BEGIN

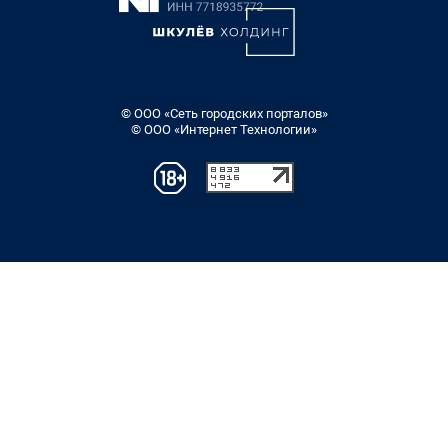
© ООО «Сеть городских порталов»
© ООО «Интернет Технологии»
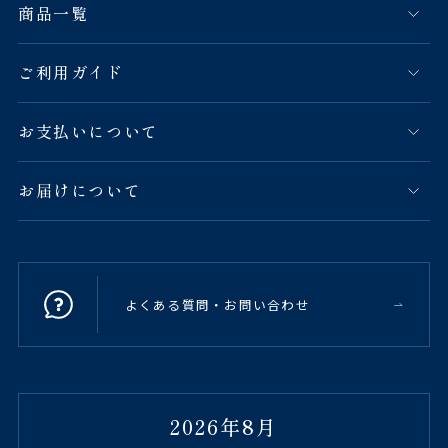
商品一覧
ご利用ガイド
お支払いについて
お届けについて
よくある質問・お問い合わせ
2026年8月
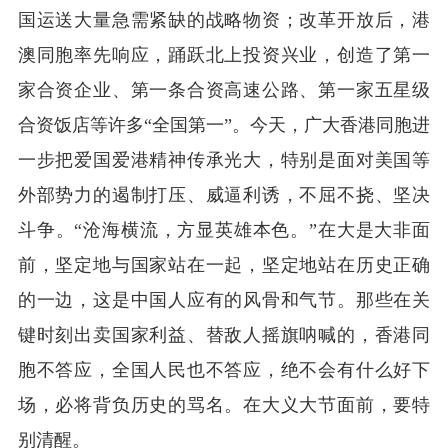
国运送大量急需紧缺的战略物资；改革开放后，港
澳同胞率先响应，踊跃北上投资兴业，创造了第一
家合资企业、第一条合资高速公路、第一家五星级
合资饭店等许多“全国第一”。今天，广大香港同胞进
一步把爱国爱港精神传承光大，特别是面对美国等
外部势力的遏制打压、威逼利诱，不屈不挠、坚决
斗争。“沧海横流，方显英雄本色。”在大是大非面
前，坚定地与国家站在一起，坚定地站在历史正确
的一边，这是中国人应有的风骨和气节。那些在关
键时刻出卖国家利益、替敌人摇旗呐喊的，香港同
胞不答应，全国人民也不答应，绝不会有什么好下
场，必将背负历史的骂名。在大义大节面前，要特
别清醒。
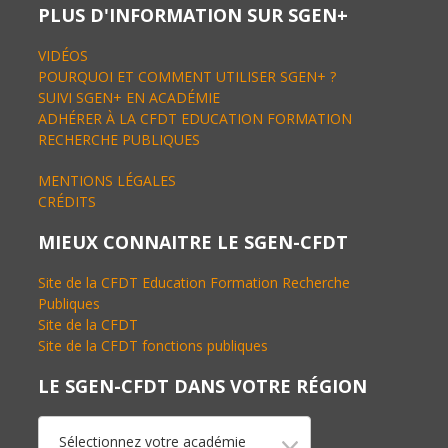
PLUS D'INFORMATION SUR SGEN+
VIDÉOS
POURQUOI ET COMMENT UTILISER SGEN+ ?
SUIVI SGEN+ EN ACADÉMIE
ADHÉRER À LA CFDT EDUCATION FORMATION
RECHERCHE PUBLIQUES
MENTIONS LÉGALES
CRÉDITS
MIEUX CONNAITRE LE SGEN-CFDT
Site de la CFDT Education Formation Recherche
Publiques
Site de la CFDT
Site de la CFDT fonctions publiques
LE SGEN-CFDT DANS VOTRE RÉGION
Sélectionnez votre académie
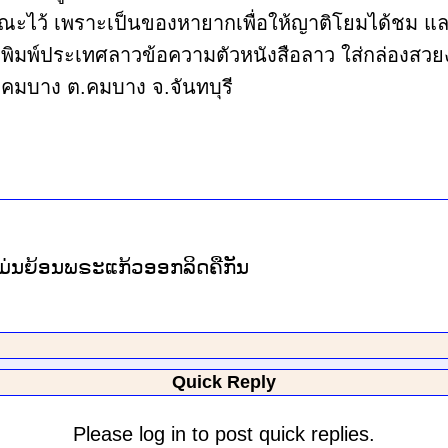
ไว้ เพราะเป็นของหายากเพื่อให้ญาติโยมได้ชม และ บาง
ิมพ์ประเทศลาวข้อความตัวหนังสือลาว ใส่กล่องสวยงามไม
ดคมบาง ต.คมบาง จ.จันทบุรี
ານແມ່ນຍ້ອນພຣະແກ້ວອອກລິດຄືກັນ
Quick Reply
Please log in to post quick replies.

END
BEGIN

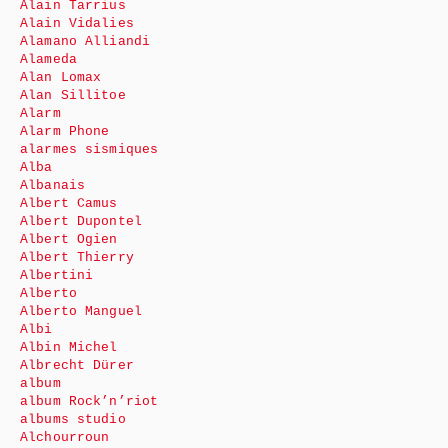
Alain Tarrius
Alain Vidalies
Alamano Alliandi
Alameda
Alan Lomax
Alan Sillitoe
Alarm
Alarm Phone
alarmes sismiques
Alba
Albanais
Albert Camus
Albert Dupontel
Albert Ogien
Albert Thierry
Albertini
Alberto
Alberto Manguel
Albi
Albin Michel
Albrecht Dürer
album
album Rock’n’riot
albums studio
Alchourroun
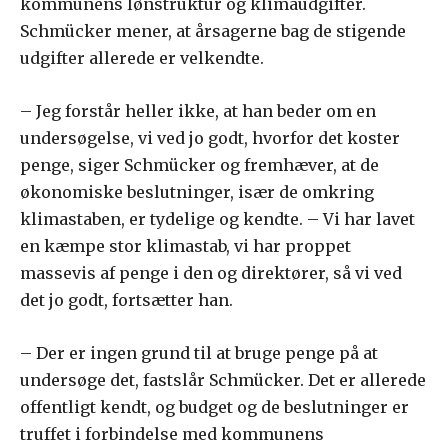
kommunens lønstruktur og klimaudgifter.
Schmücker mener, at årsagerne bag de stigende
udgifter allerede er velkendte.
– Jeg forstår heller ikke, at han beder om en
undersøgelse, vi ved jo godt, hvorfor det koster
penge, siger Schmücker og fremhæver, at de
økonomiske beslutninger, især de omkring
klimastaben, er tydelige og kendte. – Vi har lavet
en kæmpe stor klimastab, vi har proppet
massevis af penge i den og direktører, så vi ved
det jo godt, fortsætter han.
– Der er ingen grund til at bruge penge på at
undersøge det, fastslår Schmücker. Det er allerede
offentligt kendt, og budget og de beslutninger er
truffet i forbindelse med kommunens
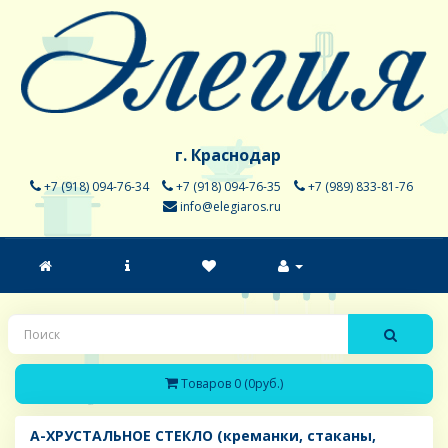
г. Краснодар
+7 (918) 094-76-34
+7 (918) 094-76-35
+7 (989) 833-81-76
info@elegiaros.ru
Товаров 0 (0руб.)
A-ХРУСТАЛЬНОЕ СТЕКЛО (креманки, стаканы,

END
BEGIN

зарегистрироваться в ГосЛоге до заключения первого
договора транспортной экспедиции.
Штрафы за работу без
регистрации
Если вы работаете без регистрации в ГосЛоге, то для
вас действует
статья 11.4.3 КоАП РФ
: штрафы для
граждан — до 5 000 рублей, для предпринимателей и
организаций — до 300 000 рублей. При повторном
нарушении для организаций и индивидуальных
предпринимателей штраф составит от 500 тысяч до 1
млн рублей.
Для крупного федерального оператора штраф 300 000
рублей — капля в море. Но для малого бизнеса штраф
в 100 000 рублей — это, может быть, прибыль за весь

END

> _Activity_: Show each line from the material above where the string "предпринимателей" can be found.

> _Response to this exercise_:
граждан — до 5 000 рублей, для предпринимателей и
предпринимателей штраф составит от 500 тысяч до 1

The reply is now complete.